By Linda Gallagher
But then, Beaver Island is a paradise for anything you choose to do there, whether it’s hunt, fish, boat, sight-see, or just lay on the beach.
I knew that when I first visited there a few years ago-after four trips to the island, all of them highly successful and wildly enjoyable, I’m absolutely convinced. I can’t wait for the fifth trip.
Introduced to the island through now-retired DNR wildlife biologist Doug Whitcomb with the cooperation of the Beaver Island Wildlife Club, the two small groups of Eastern wild turkeys flown in 1992 to what is often referred to as America’s Emerald Isle have
become a burgeoning flock of more than 600 very healthy birds.
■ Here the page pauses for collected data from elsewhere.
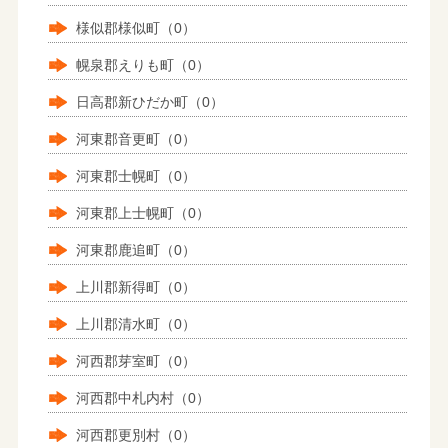
様似郡様似町（0）
幌泉郡えりも町（0）
日高郡新ひだか町（0）
河東郡音更町（0）
河東郡士幌町（0）
河東郡上士幌町（0）
河東郡鹿追町（0）
上川郡新得町（0）
上川郡清水町（0）
河西郡芽室町（0）
河西郡中札内村（0）
河西郡更別村（0）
With an almost perfect habitat of hardwoods and open fields, much of that state land, an active winter feeding program undertaken annually by the wildlife club in cooperation with the Michigan Wild Turkey Hunters Association, which shipped 5 tons of shelled corn to the island last winter, and very few resident turkey hunters, Beaver Island is now facing a problem-too many birds.
Of course, what constitutes too many is always in the eye of the beholder. For my oldest son and I, hunting the island over the course of three recent early May days, there was no such thing as too many gobblers to answer our tree yelps at dawn.
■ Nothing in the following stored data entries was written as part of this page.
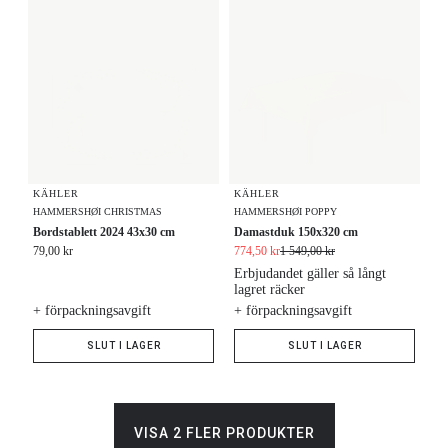
KÄHLER
KÄHLER
HAMMERSHØI CHRISTMAS
HAMMERSHØI POPPY
Bordstablett 2024 43x30 cm
Damastduk 150x320 cm
79,00 kr
774,50 kr
1 549,00 kr
Erbjudandet gäller så långt
lagret räcker
+ förpackningsavgift
+ förpackningsavgift
SLUT I LAGER
SLUT I LAGER
VISA 2 FLER PRODUKTER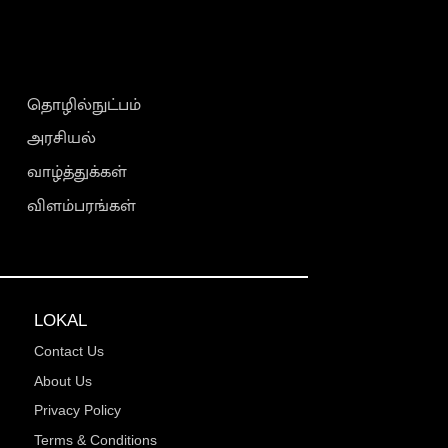
தொழில்நுட்பம்
அரசியல்
வாழ்த்துக்கள்
விளம்பரங்கள்
LOKAL
Contact Us
About Us
Privacy Policy
Terms & Conditions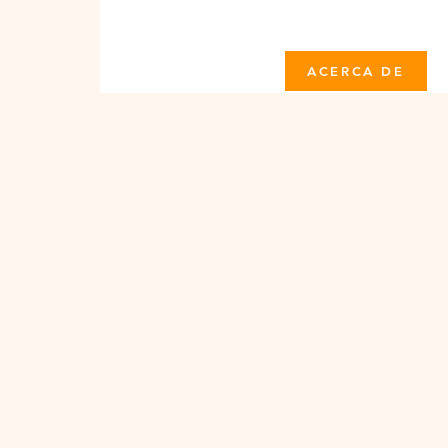
ACERCA DE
In two full days of hunting, we called into shooting range three single toms and several large packs of screaming “teenager” jake gobblers, before my son, who held a tag for the general Unit 234 hunt, decided on a particularly nice bird that had instantly responded to my calling along with what appeared to be an equally impressive twin brother to stare us down from 20 yards away on public land near the southern end of the island.
Too many?? Nah. Impressive?? You bet.
But faced with a “town” flock of approximately 30-60 birds that freely wander the streets of the village of St. James on a daily basis, a phenomenon not uncommon in many northern Michigan towns, the full-time residents of Beaver Island are eager for something you don’t hear about too often any more-more hunters.
Of course, you can’t hunt in town. That issue needs to be settled by the folks who live in town, who need to resist the urge to feed the birds and fill bird feeders year around. And there’s not much you can do about the large numbers of birds you’ll see hanging around barns with horses and other farm animals.
But more than 2/3 of the island is, thankfully, still in public ownership. Private landowners are also, with few exceptions, more than amenable to a polite request for short-term hunting privileges.
We still have several weeks left in Michigan’s spring turkey hunting season. If you’ve had problems finding birds on land you have access to, or have found yourself surrounded by other hunters, as many of us have this year, there is a solution-Beaver Island.
And don’t look too closely at all the deer, squirrels, ruffed grouse, waterfowl, or other wildlife the island abounds with, or drool too much at the island’s seven inland lakes that offer superb walleye, bass, pike and panfishing.
If you do, you’ll find yourself like me, eager to head back to paradise. Right here in Michigan.